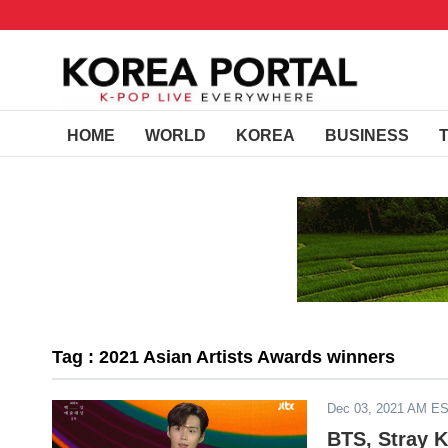
HOME
WORLD
KOREA
BUSINESS
Tag : 2021 Asian Artists Awards winners
Dec 03, 2021 AM E
BTS, Stray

━━━━

EXERCISE DETAILS: Copy out the whole listing word for word, except for any picture it includes.

ANSWER SPACE:
HOME
WORLD
KOREA
BUSINESS
Tag : 2021 Asian Artists Awards winners
Dec 03, 2021 AM E
BTS, Stray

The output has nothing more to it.